If $f:[0,1] \rightarrow \mathbb{R}$ is continuous function such that $f(0)=f(1)$ then there exists $ x\in [0,1]$ such that $f(x) = f(x+\frac{1}{n})$.

Question

If $f:[0,1] \rightarrow \mathbb{R}$ is a continuous function such that $f(0)=f(1)$, then there exists $ x\in [0,1]$ such that $f(x) = f(x+\frac{1}{n})$, where $n$ is any natural number.

Let $g(x)=f(x+\frac{1}{n})-f(x)$ on $[0,1-\frac{1}{n}]$. Now, $f$ is continuous function on closed interval.So, it must attain its bounds. Let $m$ be minima at $c_1 \in [0,1]$ and $M$ be maxima at $c_2 \in [0,1]$.

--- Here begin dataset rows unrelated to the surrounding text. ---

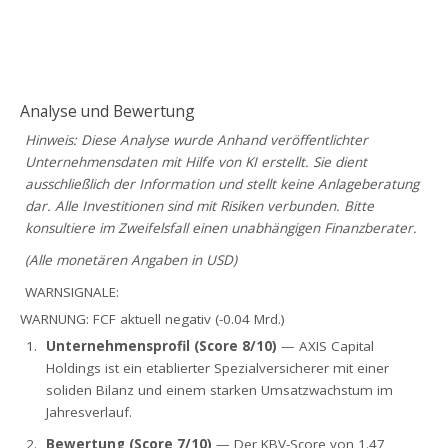
Analyse und Bewertung
Hinweis: Diese Analyse wurde Anhand veröffentlichter
Unternehmensdaten mit Hilfe von KI erstellt. Sie dient
ausschließlich der Information und stellt keine Anlageberatung
dar. Alle Investitionen sind mit Risiken verbunden. Bitte
konsultiere im Zweifelsfall einen unabhängigen Finanzberater.
(Alle monetären Angaben in USD)
WARNSIGNALE:
WARNUNG: FCF aktuell negativ (-0.04 Mrd.)
Unternehmensprofil (Score 8/10)
— AXIS Capital
Holdings ist ein etablierter Spezialversicherer mit einer
soliden Bilanz und einem starken Umsatzwachstum im
Jahresverlauf.
Bewertung (Score 7/10)
— Der KBV-Score von 1.47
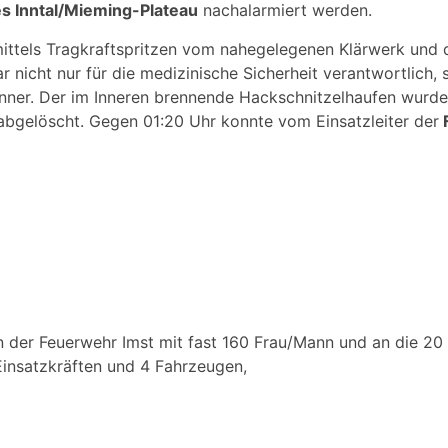
s Inntal/Mieming-Plateau
nachalarmiert werden.
ttels Tragkraftspritzen vom nahegelegenen Klärwerk und de
r nicht nur für die medizinische Sicherheit verantwortlich
nner. Der im Inneren brennende Hackschnitzelhaufen wurde 
gelöscht. Gegen 01:20 Uhr konnte vom Einsatzleiter der
n der Feuerwehr Imst mit fast 160 Frau/Mann und an die 20
Einsatzkräften und 4 Fahrzeugen,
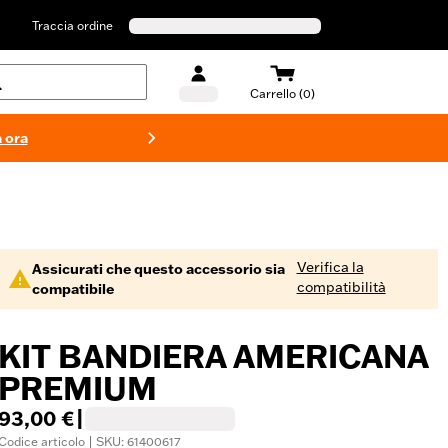
Traccia ordine
Carrello (0)
 ora
Costumi d
Verifica la
Assicurati che questo accessorio sia
compatibilità
compatibile
KIT BANDIERA AMERICANA
PREMIUM
93,00 €
|
Codice articolo | SKU: 61400617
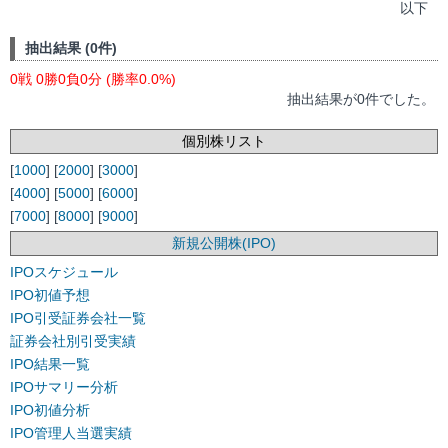
以下
抽出結果 (0件)
0戦 0勝0負0分 (勝率0.0%)
抽出結果が0件でした。
個別株リスト
[
1000
] [
2000
] [
3000
]
[
4000
] [
5000
] [
6000
]
[
7000
] [
8000
] [
9000
]
新規公開株(IPO)
IPOスケジュール
IPO初値予想
IPO引受証券会社一覧
証券会社別引受実績
IPO結果一覧
IPOサマリー分析
IPO初値分析
IPO管理人当選実績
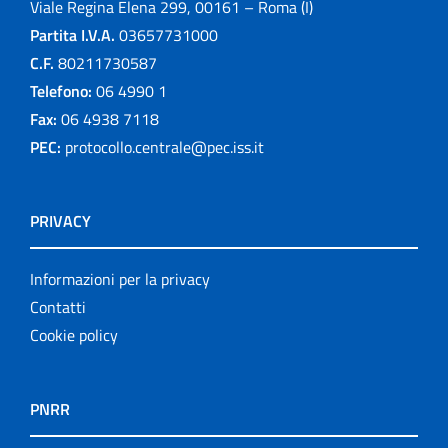
Viale Regina Elena 299, 00161 – Roma (I)
Partita I.V.A.
03657731000
C.F.
80211730587
Telefono:
06 4990 1
Fax:
06 4938 7118
PEC:
protocollo.centrale@pec.iss.it
PRIVACY
Informazioni per la privacy
Contatti
Cookie policy
PNRR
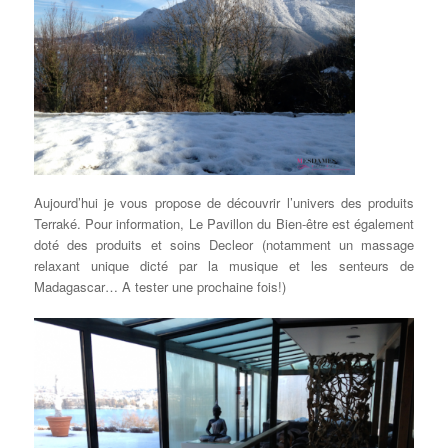
Aujourd’hui je vous propose de découvrir l’univers des produits
Terraké. Pour information, Le Pavillon du Bien-être est également
doté des produits et soins Decleor (notamment un massage
relaxant unique dicté par la musique et les senteurs de
Madagascar… A tester une prochaine fois!)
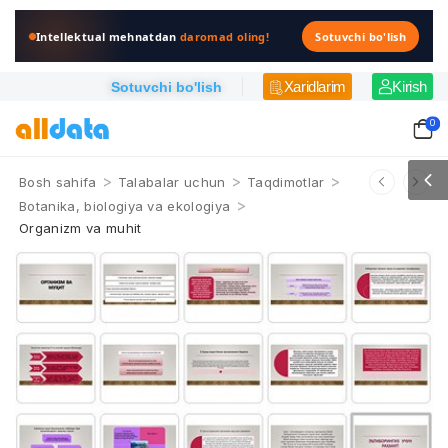
Intellektual mehnatdan
daromad oling!
Sotuvchi bo'lish
Xaridlarim
Kirish
Sotuvchi bo'lish
0
>
>
>
Bosh sahifa
Talabalar uchun
Taqdimotlar
>
Botanika, biologiya va ekologiya
Organizm va muhit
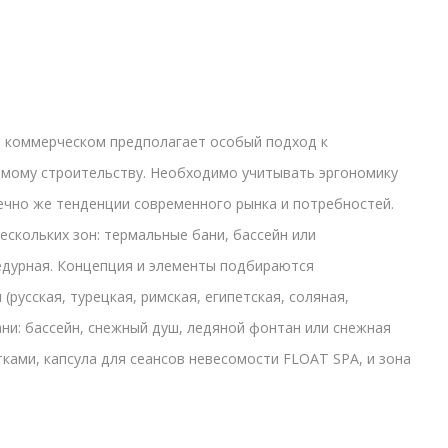
 и коммерческом предполагает особый подход к
амому строительству. Необходимо учитывать эргономику
нечно же тенденции современного рынка и потребностей.
скольких зон: термальные бани, бассейн или
едурная. Концепция и элементы подбираются
(русская, турецкая, римская, египетская, соляная,
ани: бассейн, снежный душ, ледяной фонтан или снежная
ками, капсула для сеансов невесомости FLOAT SPA, и зона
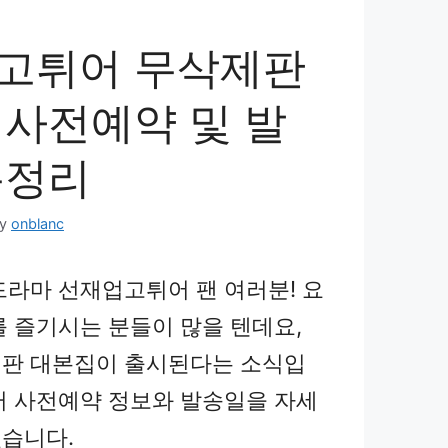
고튀어 무삭제판
 사전예약 및 발
총정리
by
onblanc
드라마 선재업고튀어 팬 여러분! 요
를 즐기시는 분들이 많을 텐데요,
판 대본집이 출시된다는 소식입
터 사전예약 정보와 발송일을 자세
습니다.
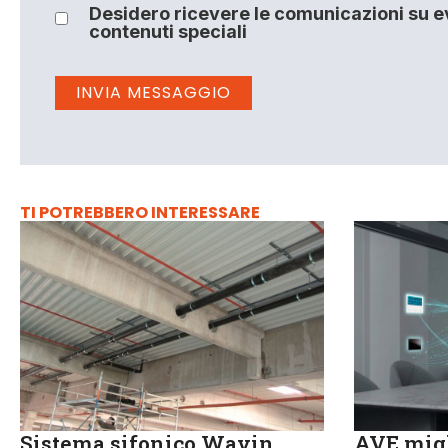
Desidero ricevere le comunicazioni su ev
contenuti speciali
TI POTREBBERO INTERESSARE
Sistema sifonico Wavin
AVE migl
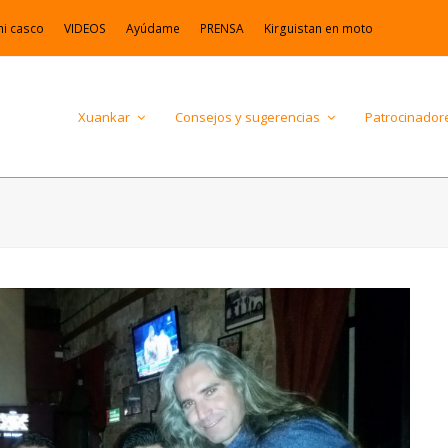
mi casco
VIDEOS
Ayúdame
PRENSA
Kirguistan en moto
Xuankar
Consejos y sugerencias
Patrocinador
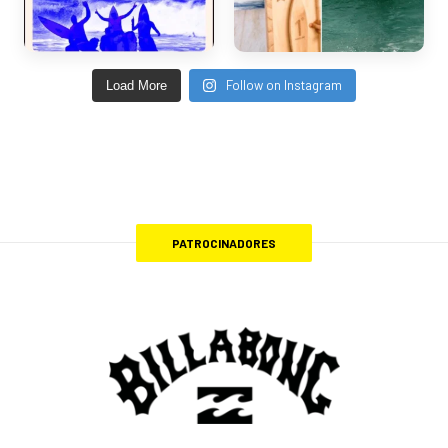
Follow on Instagram
Load More
PATROCINADORES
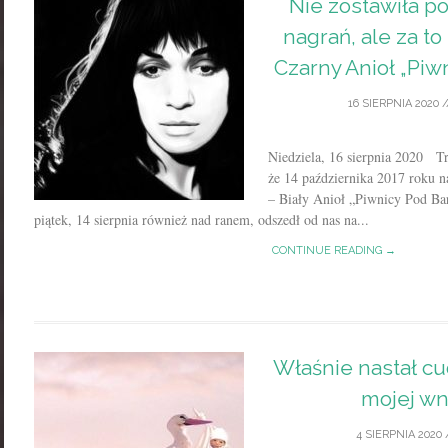
Nie zostawiła po
nagrań, ale za to
Czarny Anioł „Piw
16 SIERPNIA 2020
/
Niedziela, 16 sierpnia 2020 T
że 14 października 2017 roku 
– Biały Anioł „Piwnicy Pod Bar
piątek, 14 sierpnia również nad ranem, odszedł od nas na...
CONTINUE READING →
Właśnie nastał cud
mojej wn
4 SIERPNIA 2020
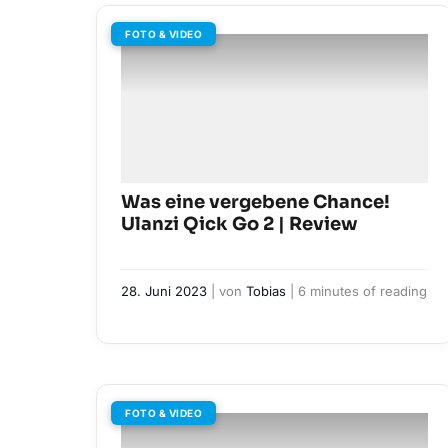
FOTO & VIDEO
Was eine vergebene Chance!
Ulanzi Qick Go 2 | Review
28. Juni 2023
| von
Tobias
|
6 minutes of reading
FOTO & VIDEO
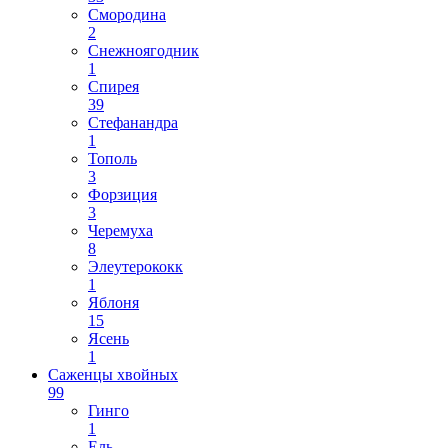
Смородина
2
Снежноягодник
1
Спирея
39
Стефанандра
1
Тополь
3
Форзиция
3
Черемуха
8
Элеутерококк
1
Яблоня
15
Ясень
1
Саженцы хвойных
99
Гинго
1
Ель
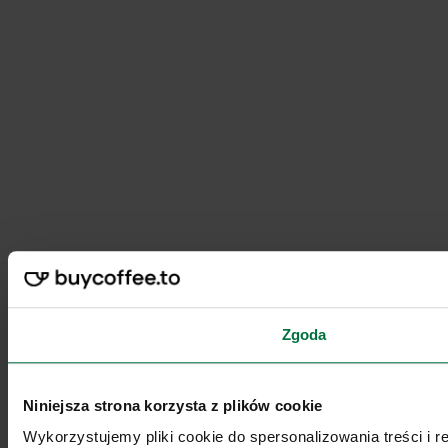
Zgoda
Niniejsza strona korzysta z plików cookie
Wykorzystujemy pliki cookie do spersonalizowania treści i 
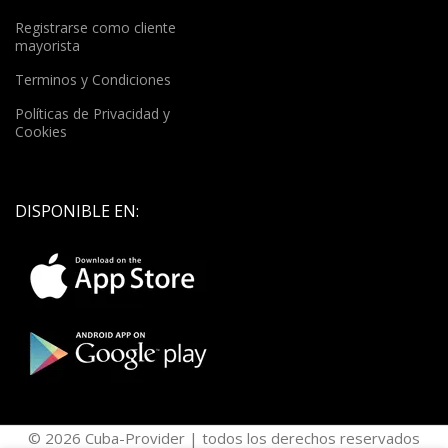
Registrarse como cliente
mayorista
Terminos y Condiciones
Políticas de Privacidad y
Cookies
DISPONIBLE EN:
© 2026 Cuba-Provider | todos los derechos reservados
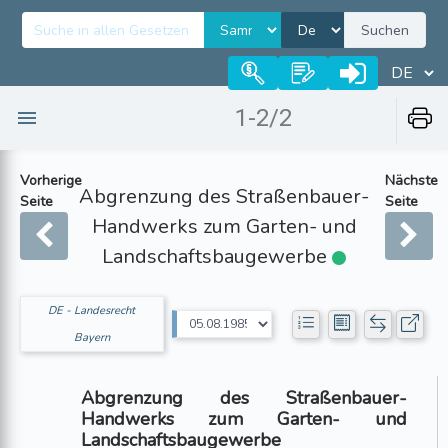
Suchen
1-2/2
Vorherige
Nächste
Abgrenzung des Straßenbauer-
Seite
Seite
Handwerks zum Garten- und
Landschaftsbaugewerbe
DE - Landesrecht
Bayern
Abgrenzung des Straßenbauer-
Handwerks zum Garten- und
Landschaftsbaugewerbe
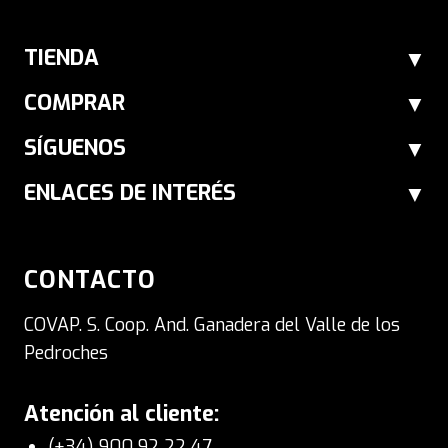
TIENDA
COMPRAR
SÍGUENOS
ENLACES DE INTERÉS
CONTACTO
COVAP. S. Coop. And. Ganadera del Valle de los
Pedroches
Atención al cliente:
(+34) 900 92 22 47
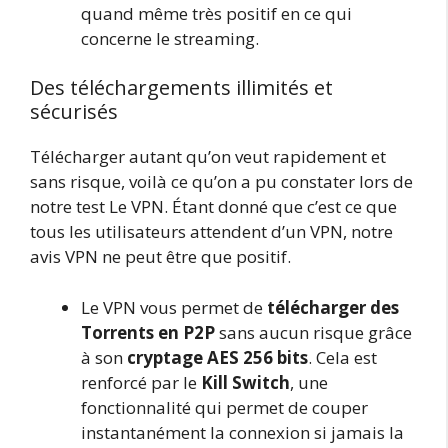
quand même très positif en ce qui
concerne le streaming.
Des téléchargements illimités et
sécurisés
Télécharger autant qu’on veut rapidement et
sans risque, voilà ce qu’on a pu constater lors de
notre test Le VPN. Étant donné que c’est ce que
tous les utilisateurs attendent d’un VPN, notre
avis VPN ne peut être que positif.
Le VPN vous permet de
télécharger des
Torrents en P2P
sans aucun risque grâce
à son
cryptage AES 256 bits
. Cela est
renforcé par le
Kill Switch
, une
fonctionnalité qui permet de couper
instantanément la connexion si jamais la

Now if $c_1,c_2 \in [0,1-\frac{1}{n}]$, apply IVT to $g(x)$ on $[c_1,c_2]$. If $c_1$ or $c_2 \in [0,1-\frac{1}{n}]$, apply IVT to $[c_1,c_1-\frac{1}{n}]$ or $[c_2,c_2-\frac{1}{n}]$ respectively. If $c_1,c_2$ both do not belong to $[0,1-\frac{1}{n}]$, then apply IVT to $g$ on $[c_1-\frac{1}{n},c_2-\frac{1}{n}]$.

Is this proof correct? Thanks.

Answer 1

I don't see what your last paragraph leads to. And you must use the fact that $n\in \Bbb N$ because if $r\in (0,1)\setminus \{1/n: n\in \Bbb N\}$ then there is a continuous $f:[0,1]\to \Bbb R$ with $f(0)=f(1),$ such that $f(x)\ne f(x+r)$ for all $x\in [0,1-r].$

I saw this in American Mathematical Monthly. The title was (approximately?) The Theorem Of The Horizontal Chord. The idea is that $$\sum_{j=0}^{n-1}g(j/n)=\sum_{j=0}^{n-1}f((j+1)/n)-f(j/n)=$$ $$=f(1)-f(0)=0 $$ so the members of $\{g(j/n):j=0,...,n-1\}$ cannot be all positive or all negative, so by the IVT, $g(x)$ must be $0$ for some $x\in [0,1-1/n].$